**Task objective:**
Pictures appear among the records below and must be omitted. Repeat exactly the lines from the line with "と特別な時間をお過ごしください‼ ◆おすすめポイント◆ 《アスレ..." to the line with "Khảo sát xu", both included.

....

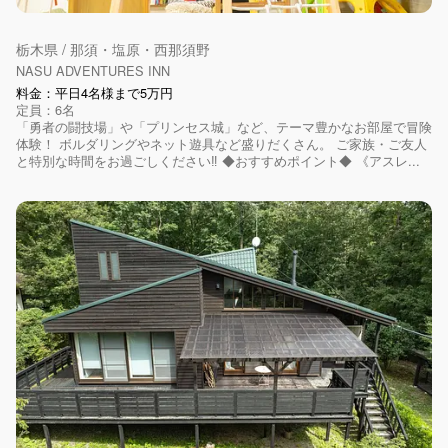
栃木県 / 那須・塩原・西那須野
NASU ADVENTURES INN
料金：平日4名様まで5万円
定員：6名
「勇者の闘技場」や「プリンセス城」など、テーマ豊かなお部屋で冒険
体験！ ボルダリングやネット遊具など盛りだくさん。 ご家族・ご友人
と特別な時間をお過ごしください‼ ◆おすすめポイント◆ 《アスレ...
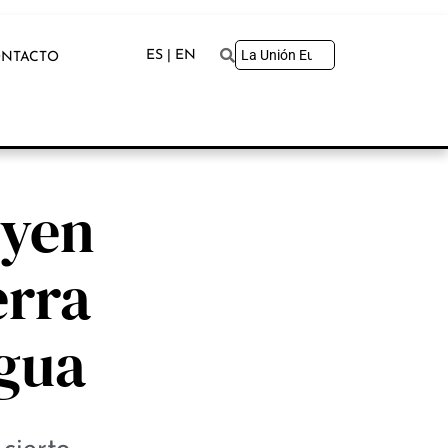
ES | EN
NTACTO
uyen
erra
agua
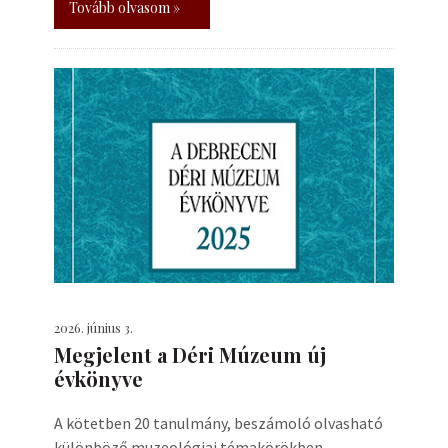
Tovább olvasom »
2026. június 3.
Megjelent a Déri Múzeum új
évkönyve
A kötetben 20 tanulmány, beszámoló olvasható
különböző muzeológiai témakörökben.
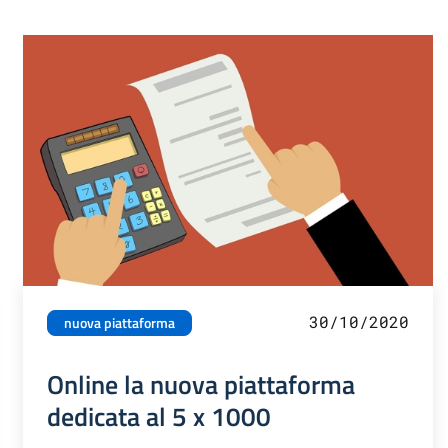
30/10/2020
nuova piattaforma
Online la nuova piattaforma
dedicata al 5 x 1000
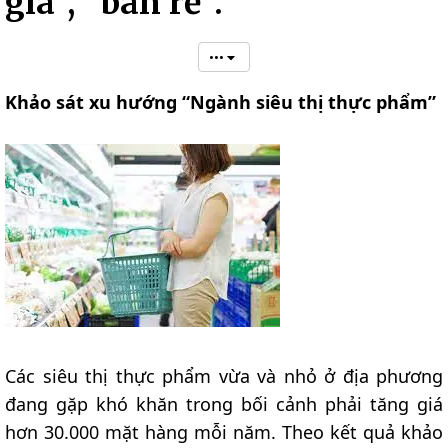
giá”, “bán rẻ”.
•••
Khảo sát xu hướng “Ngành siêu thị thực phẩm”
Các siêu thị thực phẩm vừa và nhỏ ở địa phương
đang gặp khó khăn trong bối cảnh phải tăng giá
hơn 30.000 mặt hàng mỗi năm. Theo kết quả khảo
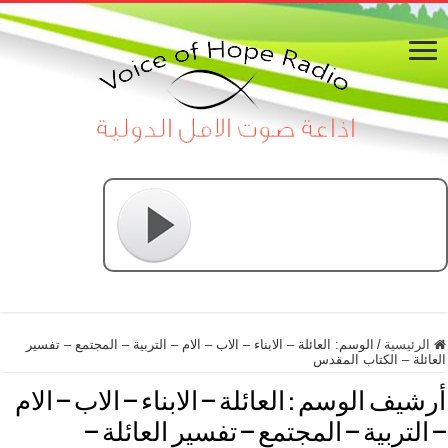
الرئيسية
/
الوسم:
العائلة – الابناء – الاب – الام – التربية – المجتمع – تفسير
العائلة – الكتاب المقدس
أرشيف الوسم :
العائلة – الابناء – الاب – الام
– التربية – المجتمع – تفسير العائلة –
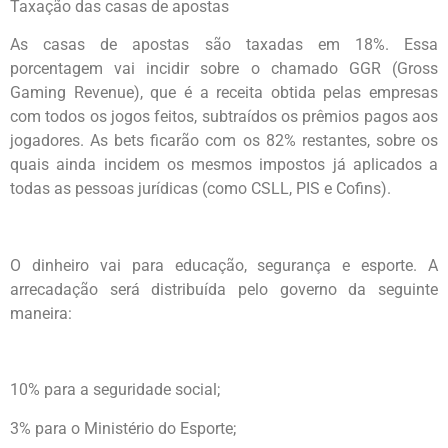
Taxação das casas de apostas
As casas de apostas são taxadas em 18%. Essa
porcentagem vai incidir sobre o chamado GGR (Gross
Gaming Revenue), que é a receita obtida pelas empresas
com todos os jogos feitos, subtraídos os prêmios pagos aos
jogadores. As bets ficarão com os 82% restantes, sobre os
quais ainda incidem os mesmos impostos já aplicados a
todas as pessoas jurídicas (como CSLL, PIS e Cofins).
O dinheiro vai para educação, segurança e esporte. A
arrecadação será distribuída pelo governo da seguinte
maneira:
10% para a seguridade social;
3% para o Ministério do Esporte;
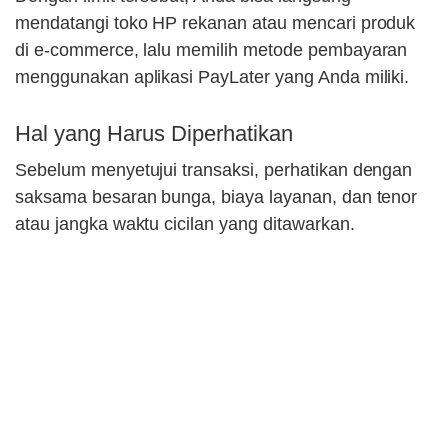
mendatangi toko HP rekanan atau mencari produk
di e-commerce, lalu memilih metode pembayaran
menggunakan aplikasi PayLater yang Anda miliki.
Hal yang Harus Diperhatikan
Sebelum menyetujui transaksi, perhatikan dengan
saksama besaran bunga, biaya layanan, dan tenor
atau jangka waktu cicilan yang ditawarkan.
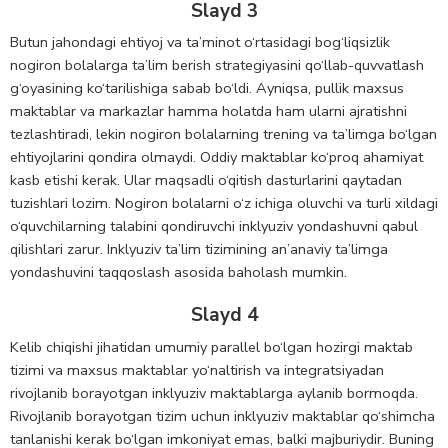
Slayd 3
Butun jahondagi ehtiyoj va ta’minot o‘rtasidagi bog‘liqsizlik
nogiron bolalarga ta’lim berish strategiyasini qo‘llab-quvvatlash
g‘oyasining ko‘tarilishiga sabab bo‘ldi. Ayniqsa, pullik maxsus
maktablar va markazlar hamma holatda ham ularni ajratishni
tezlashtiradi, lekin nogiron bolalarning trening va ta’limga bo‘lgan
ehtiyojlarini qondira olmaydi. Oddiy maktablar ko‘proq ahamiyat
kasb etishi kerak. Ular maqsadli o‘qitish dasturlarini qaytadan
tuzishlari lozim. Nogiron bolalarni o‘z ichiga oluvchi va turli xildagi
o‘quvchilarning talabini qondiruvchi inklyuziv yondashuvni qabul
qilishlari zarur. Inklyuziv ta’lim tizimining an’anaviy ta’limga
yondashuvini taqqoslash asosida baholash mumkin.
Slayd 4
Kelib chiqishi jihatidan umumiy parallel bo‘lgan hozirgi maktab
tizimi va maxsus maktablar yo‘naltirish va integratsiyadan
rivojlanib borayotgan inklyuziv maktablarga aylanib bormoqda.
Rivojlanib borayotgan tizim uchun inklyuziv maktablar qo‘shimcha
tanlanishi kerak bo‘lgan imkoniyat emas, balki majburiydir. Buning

....

**Written solution:**
と特別な時間をお過ごしください‼ ◆おすすめポイント◆ 《アスレ...
ES | EN
NTACTO
uyen
erra
agua
Tovább olvasom »
2026. június 3.
Megjelent a Déri Múzeum új
évkönyve
A kötetben 20 tanulmány, beszámoló olvasható
különböző muzeológiai témakörökben.
30/10/2020
nuova piattaforma
Online la nuova piattaforma
dedicata al 5 x 1000
giá”, “bán rẻ”.
•••
Khảo sát xu hướng “Ngành siêu thị thực phẩm”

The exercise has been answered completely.